READ: Ta-Nehisi Coates on Why Trump is ‘The First White President’

By Kenrya Rankin Sep 07, 2017

Ta-Nehisi Coates’ latest essay for The Atlantic, “The First White President,” explores President Donald Trump’s tenure so far. It starts with a fact:

It is insufficient to state the obvious of Donald Trump: that he is a White man who would not be president were it not for this fact. With one immediate exception, Trump’s predecessors made their way to high office through the passive power of Whiteness—that bloody heirloom which cannot ensure mastery of all events but can conjure a tailwind for most of them. Land theft and human plunder cleared the grounds for Trump’s forefathers and barred others from it.

The four-part essay is pulled from his new book, “We Were Eight Years in Power.” It goes on to detail the ways in which Trump has uniquely employed Whiteness to dismantle the legacy of the nation’s first Black president, Barack Obama.

It is often said that Trump has no real ideology, which is not true—his ideology is White supremacy, in all its truculent and sanctimonious power.


To Trump, Whiteness is neither notional nor symbolic but is the very core of his power. In this, Trump is not singular. But whereas his forebears carried Whiteness like an ancestral talisman, Trump cracked the glowing amulet open, releasing its eldritch energies. The repercussions are striking: Trump is the first president to have served in no public capacity before ascending to his perch. But more telling, Trump is also the first president to have publicly affirmed that his daughter is a “piece of ass.” The mind seizes trying to imagine a Black man extolling the virtues of sexual assault on tape (“When you’re a star, they let you do it”), fending off multiple accusations of such assaults, immersed in multiple lawsuits for allegedly fraudulent business dealings, exhorting his followers to violence, and then strolling into the White House. But that is the point of White supremacy—to ensure that that which all others achieve with maximal effort, White people (particularly White men) achieve with minimal qualification. Barack Obama delivered to Black people the hoary message that if they work twice as hard as White people, anything is possible. But Trump’s counter is persuasive: Work half as hard as Black people, and even more is possible.

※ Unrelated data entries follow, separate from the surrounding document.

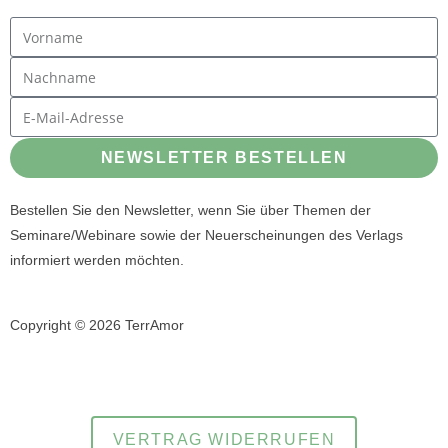
NEWSLETTER BESTELLEN
Bestellen Sie den Newsletter, wenn Sie über Themen der
Seminare/Webinare sowie der Neuerscheinungen des Verlags
informiert werden möchten.
Copyright © 2026 TerrAmor
Datenschutzerklärung
Impressum
und
VERTRAG WIDERRUFEN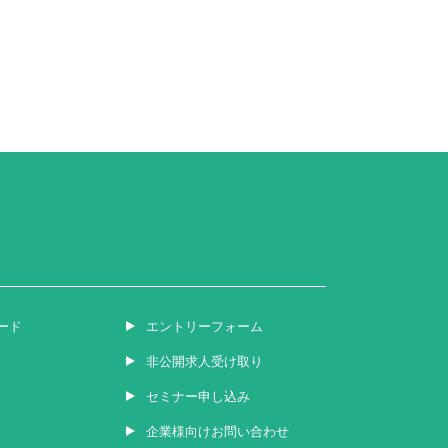
ード
エントリーフォーム
非公開求人受け取り
セミナー申し込み
企業様向けお問い合わせ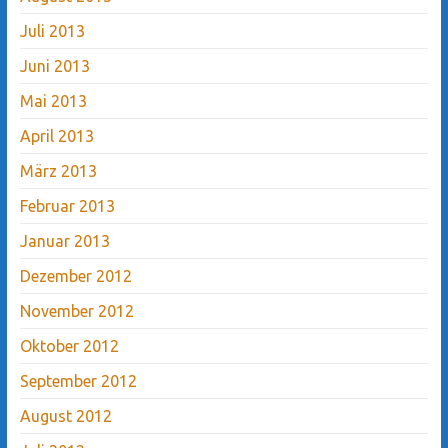
Juli 2013
Juni 2013
Mai 2013
April 2013
März 2013
Februar 2013
Januar 2013
Dezember 2012
November 2012
Oktober 2012
September 2012
August 2012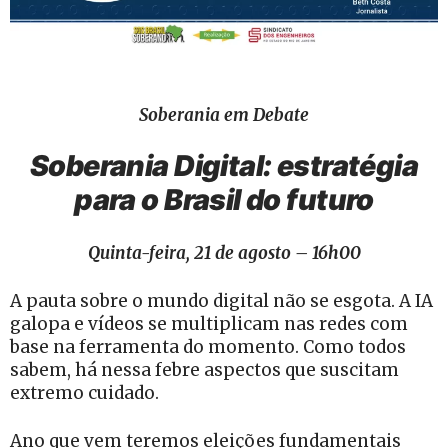
Soberania em Debate
Soberania Digital: estratégia
para o Brasil do futuro
Quinta-feira, 21 de agosto – 16h00
A pauta sobre o mundo digital não se esgota. A IA
galopa e vídeos se multiplicam nas redes com
base na ferramenta do momento. Como todos
sabem, há nessa febre aspectos que suscitam
extremo cuidado.
Ano que vem teremos eleições fundamentais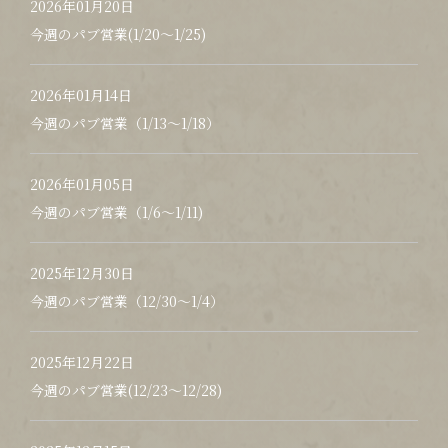
2026年01月20日
今週のパブ営業(1/20〜1/25)
2026年01月14日
今週のパブ営業（1/13〜1/18）
2026年01月05日
今週のパブ営業（1/6〜1/11)
2025年12月30日
今週のパブ営業（12/30〜1/4）
2025年12月22日
今週のパブ営業(12/23〜12/28)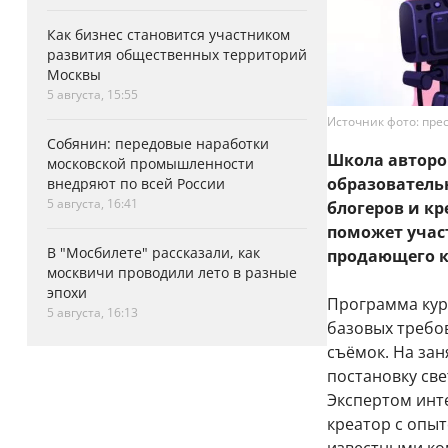
Как бизнес становится участником
развития общественных территорий
Москвы
5 августа, 15:55
Источник фото: прес
Собянин: передовые наработки
Школа авторо
московской промышленности
образователь
внедряют по всей России
5 августа, 16:41
блогеров и кр
поможет учас
В "Мосбилете" рассказали, как
продающего к
москвичи проводили лето в разные
эпохи
Программа кур
5 августа, 16:13
базовых требо
съёмок. На зан
постановку све
Экспертом инт
креатор с опыт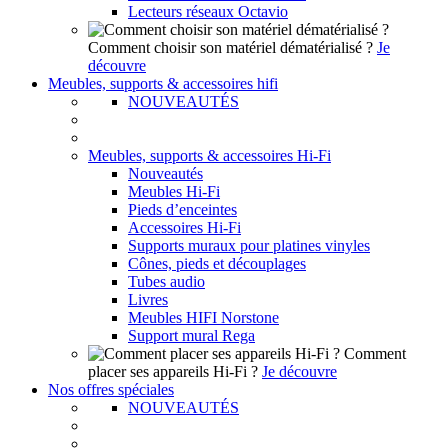
Lecteurs réseaux Octavio
Comment choisir son matériel dématérialisé ?
Je
découvre
Meubles, supports & accessoires hifi
NOUVEAUTÉS
Meubles, supports & accessoires Hi-Fi
Nouveautés
Meubles Hi-Fi
Pieds d’enceintes
Accessoires Hi-Fi
Supports muraux pour platines vinyles
Cônes, pieds et découplages
Tubes audio
Livres
Meubles HIFI Norstone
Support mural Rega
Comment
placer ses appareils Hi-Fi ?
Je découvre
Nos offres spéciales
NOUVEAUTÉS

He then delves into why the very existence of Obama upsets Trump so much that it drives his policy (and his tweets):

For Trump, it almost seems that the fact of Obama, the fact of a Black president, insulted him personally. The insult intensified when Obama and Seth Meyers publicly humiliated him at the White House Correspondents’ Dinner in 2011. But the bloody heirloom ensures the last laugh. Replacing Obama is not enough—Trump has made the negation of Obama’s legacy the foundation of his own. And this too is Whiteness. “Race is an idea, not a fact,” the historian Nell Irvin Painter has written, and essential to the construct of a “White race” is the idea of not being a nigger. Before Barack Obama, niggers could be manufactured out of Sister Souljahs, Willie Hortons, and Dusky Sallys. But Donald Trump arrived in the wake of something more potent—an entire nigger presidency with nigger health care, nigger climate accords, and nigger justice reform, all of which could be targeted for destruction or redemption, thus reifying the idea of being White. Trump truly is something new—the first president whose entire political existence hinges on the fact of a Black president. And so it will not suffice to say that Trump is a White man like all the others who rose to become president. He must be called by his rightful honorific—America’s first White president.

Coates also uses the space to bust the myth that Trump’s support comes primarily from people who are resentful of their supposed economic downfall at the hands of people of color.

An analysis of exit polls conducted during the presidential primaries estimated the median household income of Trump supporters to be about $72,000. But even this lower number is almost double the median household income of African Americans, and $15,000 above the American median. Trump’s White support was not determined by income. According to Edison Research, Trump won Whites making less than $50,000 by 20 points, Whites making $50,000 to $99,999 by 28 points and Whites making $100,000 or more by 14 points. This shows that Trump assembled a broad White coalition that ran the gamut from Joe the Dishwasher to Joe the Plumber to Joe the Banker. So when White pundits cast the elevation of Trump as the handiwork of an inscrutable White working class, they are being too modest, declining to claim credit for their own economic class. Trump’s dominance among Whites across class lines is of a piece with his larger dominance across nearly every White demographic.

Coates closes with his read on what Trump’s legacy will mean for the nation:

The American tragedy now being wrought is larger than most imagine and will not end with Trump. In recent times, Whiteness as an overt political tactic has been restrained by a kind of cordiality that held that its overt invocation would scare off “moderate” Whites. This has proved to be only half true at best. Trump’s legacy will be exposing the patina of decency for what it is and revealing just how much a demagogue can get away with. It does not take much to imagine another politician, wiser in the ways of Washington and better schooled in the methodology of governance—and now liberated from the pretense of antiracist civility—doing a much more effective job than Trump.